Eigenvalue bounds of mixed Steklov problems

TL;DR

This paper establishes sharp bounds on the Riesz means of eigenvalues for mixed Steklov problems, including the sloshing problem, using variational principles and fractional Laplacian inequalities.

Contribution

It provides the first two-term asymptotically sharp bounds for Riesz means of mixed Steklov eigenvalues, advancing spectral theory in this area.

Findings

Two-term asymptotic lower bounds for sloshing eigenvalues

Asymptotically sharp upper bounds for Steklov-Dirichlet eigenvalues

Discussion of asymptotic sharpness of bounds in the appendix

Abstract

We study bounds on the Riesz means of the mixed Steklov-Neumann and Steklov-Dirichlet eigenvalue problem on a bounded domain $\Omega$ in $\mathbb{R}^n$. The Steklov-Neumann eigenvalue problem is also called the sloshing problem. We obtain two-term asymptotically sharp lower bounds on the Riesz means of the sloshing problem and also provide an asymptotically sharp upper bound for the Riesz means of mixed Steklov-Dirichlet problem.
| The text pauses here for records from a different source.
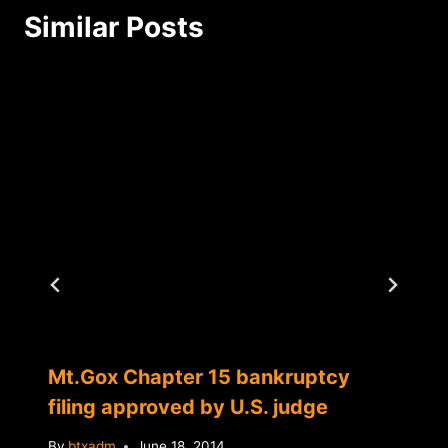
Similar Posts
Mt.Gox Chapter 15 bankruptcy
filing approved by U.S. judge
By
btxadm
June 18, 2014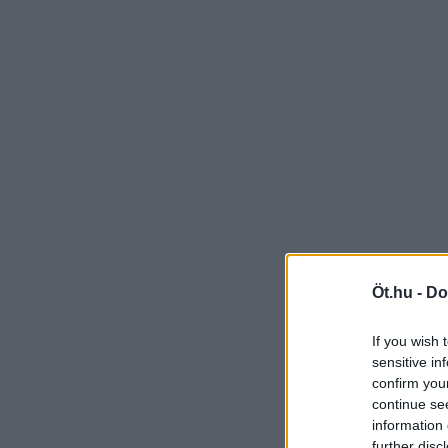
Öt.hu -
Do
If you wish 
sensitive in
confirm you
continue se
information 
further disc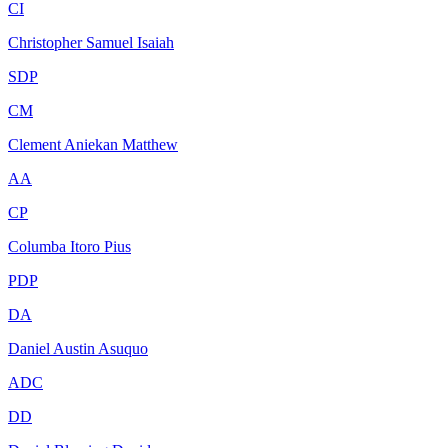
CI
Christopher Samuel Isaiah
SDP
CM
Clement Aniekan Matthew
AA
CP
Columba Itoro Pius
PDP
DA
Daniel Austin Asuquo
ADC
DD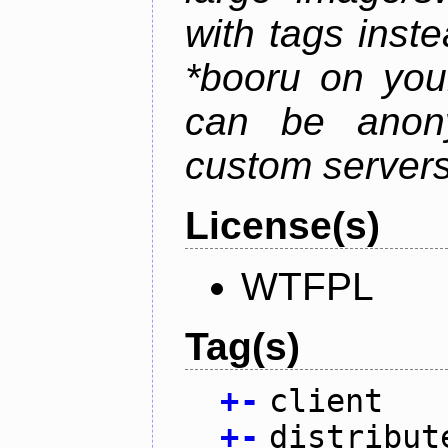
with tags instea
*booru on you
can be anony
custom servers
License(s)
WTFPL
Tag(s)
+
-
client
+
-
distribut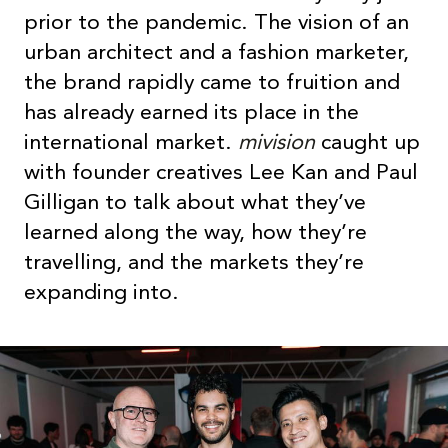
prior to the pandemic. The vision of an
urban architect and a fashion marketer,
the brand rapidly came to fruition and
has already earned its place in the
international market.
mivision
caught up
with founder creatives Lee Kan and Paul
Gilligan to talk about what they’ve
learned along the way, how they’re
travelling, and the markets they’re
expanding into.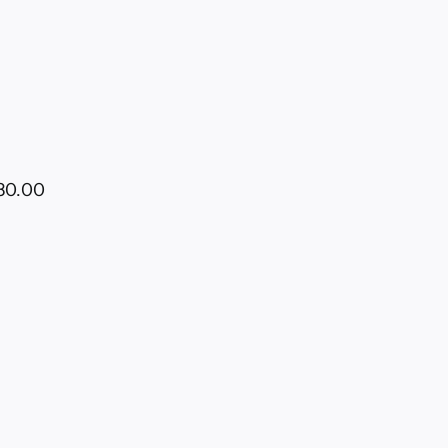
680.00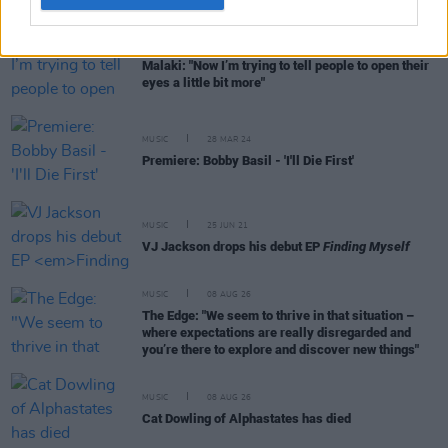
MUSIC
26 APR 24
Malaki: "Now I’m trying to tell people to open their
eyes a little bit more"
MUSIC
28 MAR 24
Premiere: Bobby Basil - 'I'll Die First'
MUSIC
25 JUN 21
VJ Jackson drops his debut EP
Finding Myself
MUSIC
08 AUG 26
The Edge: "We seem to thrive in that situation –
where expectations are really disregarded and
you’re there to explore and discover new things"
MUSIC
08 AUG 26
Cat Dowling of Alphastates has died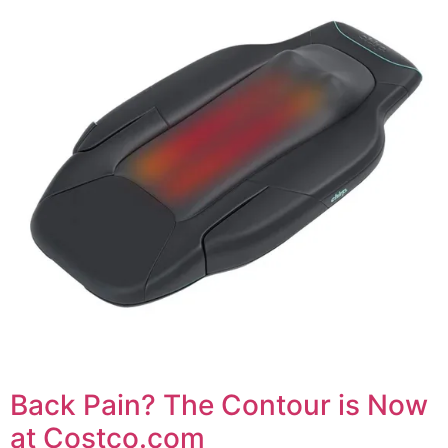
Back Pain? The Contour is Now
at Costco.com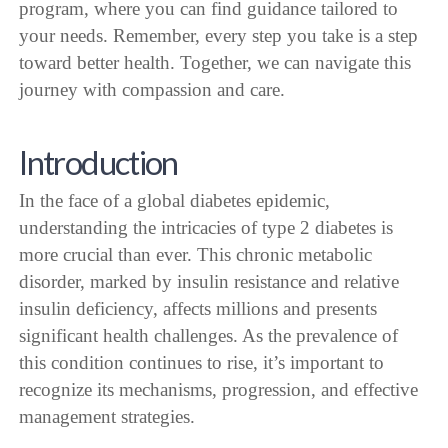
program, where you can find guidance tailored to
your needs. Remember, every step you take is a step
toward better health. Together, we can navigate this
journey with compassion and care.
Introduction
In the face of a global diabetes epidemic,
understanding the intricacies of type 2 diabetes is
more crucial than ever. This chronic metabolic
disorder, marked by insulin resistance and relative
insulin deficiency, affects millions and presents
significant health challenges. As the prevalence of
this condition continues to rise, it’s important to
recognize its mechanisms, progression, and effective
management strategies.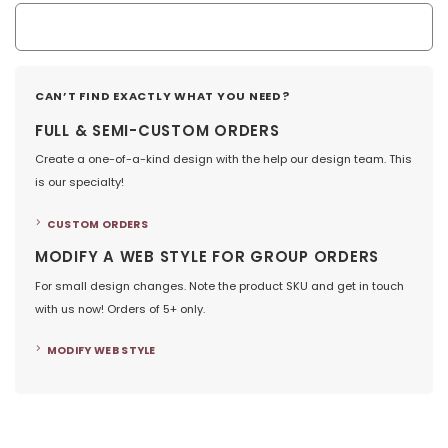
CAN’T FIND EXACTLY WHAT YOU NEED?
FULL & SEMI-CUSTOM ORDERS
Create a one-of-a-kind design with the help our design team. This
is our specialty!
CUSTOM ORDERS
MODIFY A WEB STYLE FOR GROUP ORDERS
For small design changes. Note the product SKU and get in touch
with us now! Orders of 5+ only.
MODIFY WEB STYLE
The proof of our results for the sloshing problem uses the average variational principle and monotonicity of sloshing eigenvalues. In the case of Steklov-Dirichlet eigenvalue problem, the proof is based on a well-known bound on the Riesz means of the Dirichlet fractional Laplacian and an inequality between the Dirichlet and Navier fractional Laplacian. The two-term asymptotic results for the Riesz means of mixed Steklov eigenvalue problems are discussed in the appendix which in particular show the asymptotic sharpness of the bounds we obtain.